As we step into 2026, AI tools that were cutting-edge just a year ago have now become ingrained in the workflows of brands and agencies. Marketers are leveraging AI for various tasks ranging from creating text and images to analyzing data, targeting consumers, and boosting engagement.
However, this rapid advancement has introduced new challenges such as determining the optimal way to incorporate AI into internal processes, dealing with the complexities surrounding AI’s agency, and grappling with the implications of AI-driven search functionalities.
In its investigation, Digiday delves into how marketers are maneuvering through the opportunities and obstacles presented by AI, as it evolves into an essential component of their toolkits.
Through a survey conducted by Digiday+ Research involving 142 professionals from brands and agencies, insights were gathered on their utilization of AI as well as their current and future investments in the technology. Additionally, individual interviews were conducted with marketing and technology executives overseeing AI investments and application development.
The survey conducted by Digiday revealed a significant rise in marketers’ adoption of AI technology over the years. In 2022, 44% of professionals from brands and agencies reported investing in AI technology. This percentage increased to 57% in 2023, 71% in 2024, and peaked at 86% in 2025.
The mounting importance of AI for marketers is also evident in the growing number of companies appointing chief AI officers in recent years.
Furthermore, consumer acceptance of AI has witnessed substantial growth leading many brands to routinely incorporate AI into consumer-facing applications.
Nevertheless, despite the increasing complexity of AI technology, some marketers expressed concerns about the lag in adequately training employees on utilizing AI tools effectively compared to its overall adoption rate.
When organizations, including marketing teams, rush to adopt AI technology without a fully developed plan on its application, a gap often emerges between the investment made in AI tools and the returns garnered from such investments.
The majority of marketers are seen integrating out-of-the-box AI tools into their workflows rather than developing tools alongside existing large language models (LLMs).
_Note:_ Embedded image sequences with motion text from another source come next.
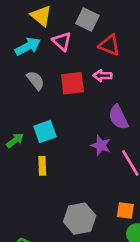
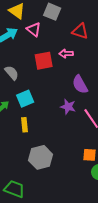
red triangle: (109, 45) -> (80, 31), moved
gray semicircle: (35, 80) -> (12, 73), moved
gray hexagon: (80, 219) -> (41, 157), moved

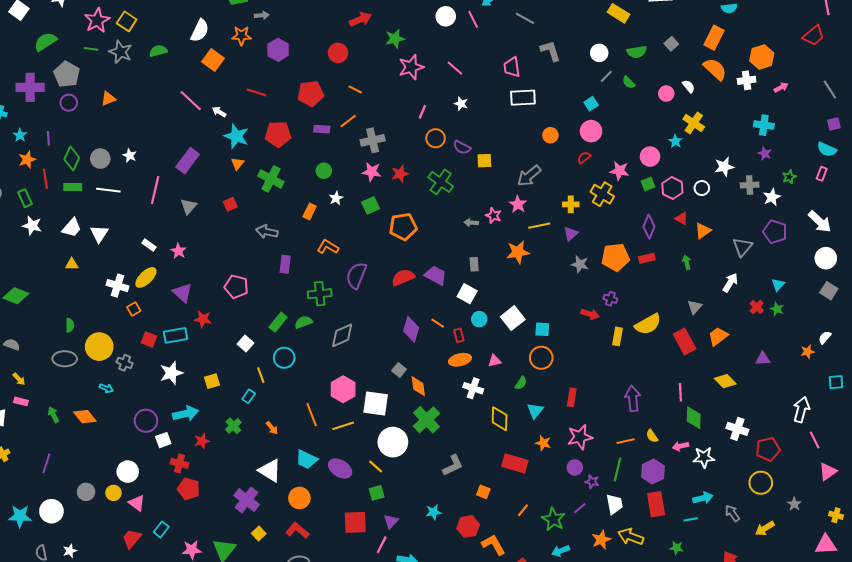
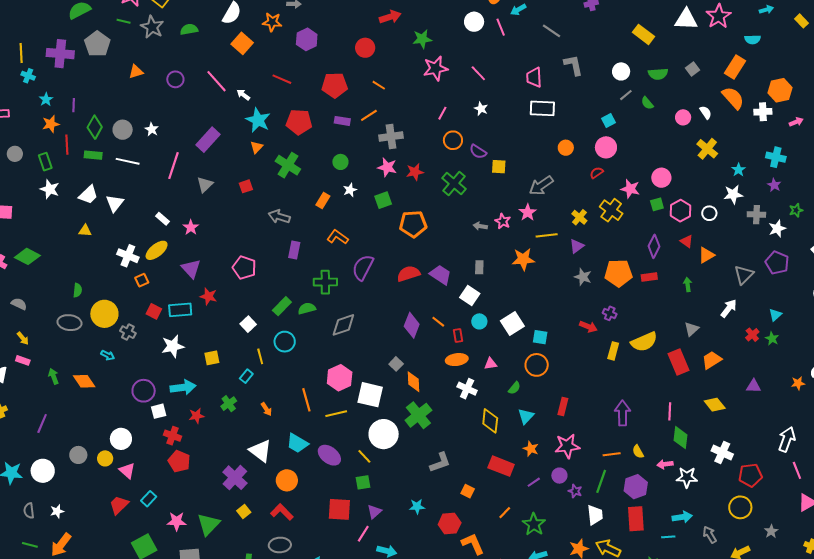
purple circle: (69, 103) -> (175, 79), moved
cyan star: (675, 141) -> (738, 170), moved
yellow cross: (571, 204) -> (579, 217), turned 35
purple line: (580, 508) -> (534, 482), moved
This preference can be attributed to the costs associated with customizing AI tools through existing LLMs or building and training proprietary LLMs, coupled with the learning curve involved in implementing these options.
Digiday’s survey highlighted that copy generation remains the most commonly used application of AI by marketers for two consecutive years. The survey also noted an increased use of AI for multimedia generation among marketers in 2025.
Despite wider adoption of AI applications among marketers, both H&M and Puma faced criticism for eliminating the human touch from their creative endeavors.
L’Oreal’s CREAITECH lab exemplifies another scenario where they leverage AI to create localized visuals and campaign assets from simple text prompts using models like Google’s Imagen 3 and Gemini. This strategic move aided in cost reduction and accelerated storyboarding, concept generation, and visual testing for the company.
When asked about specific types of AI technology utilized across different workflows, generative AI was found to have higher adoption rates than predictive AI among brands and agencies. Interestingly, marketers appear to use AI less frequently in workflows related to media buying and planning as well as financial analysis.
While agentic AI has gained traction as a buzzword within the marketing realm, Digiday’s survey indicates that it still lags behind predictive and generative AI concerning adoption among marketers. Numerous barriers hinder widespread adoption of agentic AI within marketing teams despite its potential use cases.
The landscape of AI-powered search applications is expanding rapidly with Google introducing functions like its AI Overviews search feature in 2024 followed by AI Mode in 2025. Although relatively new compared to traditional search results, marketers are beginning to feel their impact significantly.
Marketers face challenges relating to understanding how brands appear in AI-generated search results which signifies an obstacle needing attention amidst evolving trends in AI-driven search strategies such as GEO (generative engine optimization) and AEO (answer engine optimization).
Several industry executives interviewed by Digiday emphasized the need for brands to adapt their earned media strategies and organic social media tactics for optimal visibility within evolving frameworks of AI-generated search results.